The club supports the Republican Party overall, provides voting-public access to Republican candidates during election cycles, raises funding for branding, Republican efforts and continuously highlights our Republican electeds.

The Flagler County Republican Club also serves really well as the political social entity thorough which many of its associates and members find their way into active roles in the party, and often in fulfilling their own political careers. Website: https://www.flaglergop.org/

Flagler’s Teenage Republicans (TARS) operate on a Republican charter not affiliated with the Flagler Republican Executive Committee.

A great gang of polite, professional politically motivated young women and men. Facebook page: https://www.facebook.com/FlaglerTARs/

The outstanding Flagler Trump Club is the Flagler political entity most easily misunderstood with regards to Republican Party affiliation.

Flagler’s Trump Club is a high-energy, very effective, completely autonomous, non-Republican organization that operates as a federal political action committee in a Trump-only mode. Website: https://www.flagler4trump.club/

Joanne Updegrave

Chair, Flagler County Republican Executive Committee
Palm Coast

 

Public meetings are wrong place for prayer

Dear Editor:

This is a public appeal to Ed Danko, candidate for Palm Coast City Council, to join us in calling upon City Council members to spend the 15 minutes prior to each meeting and workshop on their knees in solemn private prayer.

Hopefully, Danko will agree that such prayers should begin with a recitation of the Gospel According to St. Matthew, Chapter 6, Verse 6, “But when you pray, go into your room, close the door and pray to your Father, who is unseen. Then your Father, who sees what is done in secret, will reward you.”

A public prayer, after all, will only seek to divide us into Christians, Jews, Moslems, Hindus, Buddhists, Wiccans and so on. Hopefully Danko wishes to unite our community, not divide us.

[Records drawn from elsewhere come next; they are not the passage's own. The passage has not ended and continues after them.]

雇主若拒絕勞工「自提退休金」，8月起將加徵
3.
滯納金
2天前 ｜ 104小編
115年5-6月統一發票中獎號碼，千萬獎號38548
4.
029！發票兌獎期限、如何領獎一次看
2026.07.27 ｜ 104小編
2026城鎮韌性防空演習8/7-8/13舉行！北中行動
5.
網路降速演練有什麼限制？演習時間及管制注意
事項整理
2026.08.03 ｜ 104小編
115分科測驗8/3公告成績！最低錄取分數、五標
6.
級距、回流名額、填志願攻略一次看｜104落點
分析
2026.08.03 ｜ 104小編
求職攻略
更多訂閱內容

Danko may believe, as he states in his letter of March, that “our country was founded on religion,” but our U.S. Constitution does not mention God and calls, in the First Amendment, for separation of church and state.

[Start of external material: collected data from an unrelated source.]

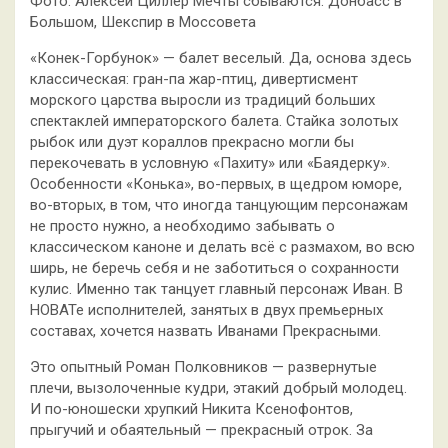
Фото: Алексей Циллер Мечты сбываются: Донбасс в
Большом, Шекспир в Моссовета
«Конек-Горбунок» — балет веселый. Да, основа здесь
классическая: гран-па жар-птиц, дивертисмент
морского царства выросли из традиций больших
спектаклей императорского балета. Стайка золотых
рыбок или дуэт кораллов прекрасно могли бы
перекочевать в условную «Пахиту» или «Баядерку».
Особенности «Конька», во-первых, в щедром юморе,
во-вторых, в том, что иногда танцующим персонажам
не просто нужно, а необходимо забывать о
классическом каноне и делать всё с размахом, во всю
ширь, не беречь себя и не заботиться о сохранности
кулис. Именно так танцует главный персонаж Иван. В
НОВАТе исполнителей, занятых в двух премьерных
составах, хочется назвать Иванами Прекрасными.
Это опытный Роман Полковников — развернутые
плечи, вызолоченные кудри, этакий добрый молодец.
И по-юношески хрупкий Никита Ксенофонтов,
прыгучий и обаятельный — прекрасный отрок. За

Yes, as Danko says, “The Supreme Court has ruled that legislative bodies, such as our city councils, can begin meetings with a prayer.” That prayer cannot be offered by anyone on the government payroll (making the prayer “government speech”), but must be offered by rotating clergy or lay leaders of all denominations including Christians, Jews, Moslems, Hindus, Buddhists, Wiccans and even adherents of the Church of the Flying Spaghetti Monster.

When prayers are offered, only the legislators may be asked to rise and bow their heads. Others in attendance may remain seated and not participate if they so wish.

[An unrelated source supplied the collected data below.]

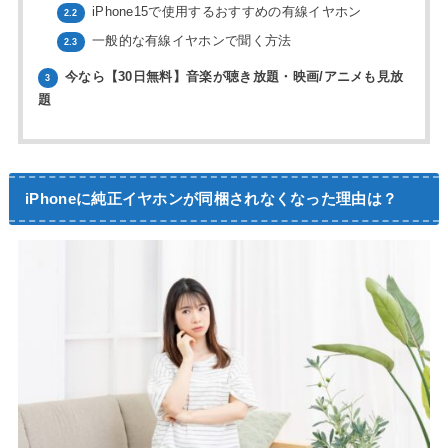
iPhone15で使用するおすすめの有線イヤホン
2.2
一般的な有線イヤホンで聞く方法
2.3
今なら【30日無料】音楽が聴き放題・映画/アニメも見放
3
題
iPhoneに純正イヤホンが同梱されなくなった理由は？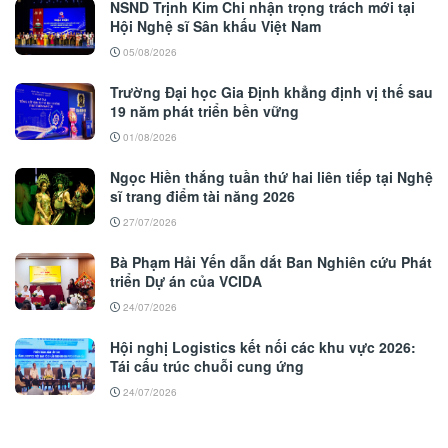
NSND Trịnh Kim Chi nhận trọng trách mới tại
Hội Nghệ sĩ Sân khấu Việt Nam
05/08/2026
Trường Đại học Gia Định khẳng định vị thế sau
19 năm phát triển bền vững
01/08/2026
Ngọc Hiền thắng tuần thứ hai liên tiếp tại Nghệ
sĩ trang điểm tài năng 2026
27/07/2026
Bà Phạm Hải Yến dẫn dắt Ban Nghiên cứu Phát
triển Dự án của VCIDA
24/07/2026
Hội nghị Logistics kết nối các khu vực 2026:
Tái cấu trúc chuỗi cung ứng
24/07/2026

Finally, Danko and his colleagues might do well to hear the words of President John Adams, ratified by the Senate of the United States, “... the Government of the United States of America is not, in any sense, founded on the Christian religion.”

Merrill Shapiro

Palm Coast

 

Leave religion out of politics

Dear Editor:

Anyone who has read history knows that mixing religion and politics never works.

Our country was not founded on religion; it was founded on escaping religious persecution. And what of the First Amendment? Shall we ignore it completely in favor of politicians’ newfound interest in prayer?

Consider Torcaso v. Watkins (1961) and Engel v. Vitale (1962).

Let’s heed the lessons of history and keep prayer where it belongs, in our churches and our homes not in government meetings.